Puerto Rico teachers fail to overturn pension changes in debt plan
A federal appeals court has upheld modifications to teachers’ pensions under Puerto Rico’s debt adjustment plan, despite arguments from teachers’ associations that the changes violate the U.S. territory’s law.
The 1st U.S. Circuit Court of Appeals on Tuesday said that the federal law that authorized the commonwealth’s debt restructuring allowed a federally appointed oversight board to modify the pension obligations.
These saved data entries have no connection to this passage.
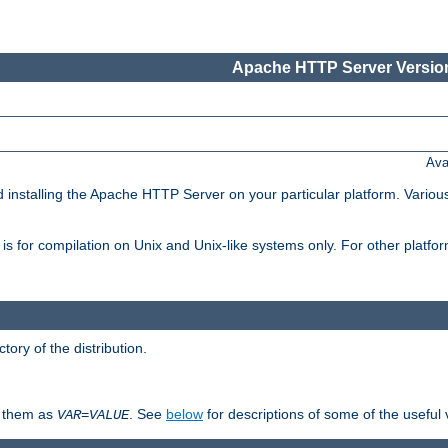
Apache HTTP Server Version
Ava
d installing the Apache HTTP Server on your particular platform. Various
on, is for compilation on Unix and Unix-like systems only. For other platf
ctory of the distribution.
fy them as
. See
below
for descriptions of some of the useful 
VAR
=
VALUE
The changes were part of the board’s wide-ranging restructuring for Puerto Rico, which was approved by a lower court in January after nearly five years in a bankruptcy-like process known as Title III.
The Title III cases were filed to address the commonwealth’s $135 billion in liabilities, which included $55 billion in underfunded pension obligations.
An attorney for the teachers associations, Jessica Méndez Colberg of Bufete Emmanuelli, called the decision “unfortunate.”
“The case reinforces the powers of the oversight board over the government of Puerto Rico and the people of Puerto Rico and highlights, yet again, the consequences of Puerto Rico being a colony of the Unites States,” she said.
Under the plan, which went into effect in March, government retirees’ existing pension benefits that had already accrued remain intact. But teachers’ associations in Puerto Rico opposed the plan on the grounds that it freezes defined-benefit retirement programs that cover active teachers and judges and replaces them with defined-contribution plans and enrollment in social security.